Décision du Tribunal

L'objection préliminaire concernant la compétence constitutionnelle du Tribunal est accueillie. La plainte est rejetée pour absence de compétence.

Lieu de l'audience : Ottawa (Ontario)

Date de l'audience : Le 7 mars 2002

Quorum: David P. Silcox, président Marie Senécal-Tremblay, membre
John M. Moreau, membre


Motifs de décision

1330-01-003 : Dans l'affaire de la plainte déposée par M. Patrick Christopher contre la Canadian Actors' Equity Association et Mme Susan Wallace


Contexte

[1] La présente décision porte sur une objection préliminaire soulevée dans le cadre d'une plainte soumise au Tribunal canadien des relations professionnelles artistes-producteurs conformément à l'article 53 de la Loi sur le statut de l'artiste (« la Loi ») par M. Patrick Christopher (« M. Christopher »), ancien membre de la Canadian Actors' Equity Association (« Equity »), contre Equity et Mme Susan Wallace, directrice exécutive de cette association (« les intimées »).

[2] Equity est une association d'artistes qui a été accréditée par le Tribunal pour représenter des artistes des arts de la scène qui se produisent en direct, tel que défini dans la décision Canadian Actors' Equity Association, 1996 TCRPAP 010.

[3] M. Christopher est le directeur artistique de Shakespeare by the Sea (« SBTS »), une compagnie de théâtre locale située à Halifax (Nouvelle-Écosse). Il a été l'objet d'une plainte officielle déposée par un acteur anciennement à l'emploi de la SBTS et par Equity pour son propre compte, conformément aux statuts et règlements d'Equity. Il est allégué dans cette plainte que M. Christopher a contrevenu aux règles d'Equity concernant le comportement professionnel de ses membres.

[4] À la suite de l'audience de cette plainte officielle, M. Christopher a été expulsé d'Equity, le comité d'audition ayant conclu qu'il avait de fait contrevenu aux statuts et règlements de l'association. M. Christopher a interjeté appel de cette décision auprès du Conseil national d'Equity, mais son appel a été rejeté.

[5] M. Christopher allègue que les intimées ont, dans le cadre de l'examen de la plainte officielle, appliqué les statuts et règlements d'Equity d'une manière qui va à l'encontre des principes de justice naturelle de sorte qu'ils ont violé l'article 35 de la Loi concernant le devoir de juste représentation d'une association d'artistes et l'alinéa 51d) de la Loi concernant l'obligation pour une association d'artistes de ne pas appliquer d'une manière discriminatoire ses normes de discipline à un artiste.
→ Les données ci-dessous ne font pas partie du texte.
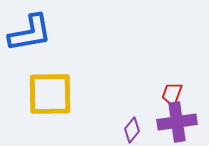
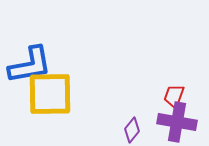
blue L-shape: moved 32 px down
red trapezoid: moved 2 px right, 2 px down
purple cross: rotated 18 degrees clockwise
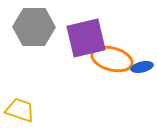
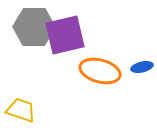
purple square: moved 21 px left, 3 px up
orange ellipse: moved 12 px left, 12 px down
yellow trapezoid: moved 1 px right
Comme objection préliminaire, les intimées soutiennent que le Tribunal n'a pas la compétence constitutionnelle nécessaire pour instruire la plainte.

[6] Le Tribunal a informé les parties qu'il désirait rendre une décision sur l'objection préliminaire en se fondant sur leurs observations écrites à moins qu'elles ne fournissent un motif impérieux justifiant la tenue d'une audience orale. Le Tribunal a donné aux parties l'occasion de soumettre des observations écrites additionnelles concernant l'objection préliminaire. Les parties n'ont pas demandé la tenue d'une audience orale et aucune d'elles n'a déposé d'observations additionnelles. En conséquence, le Tribunal a procédé à l'examen de la question constitutionnelle en se fondant sur les documents déjà déposés par les parties.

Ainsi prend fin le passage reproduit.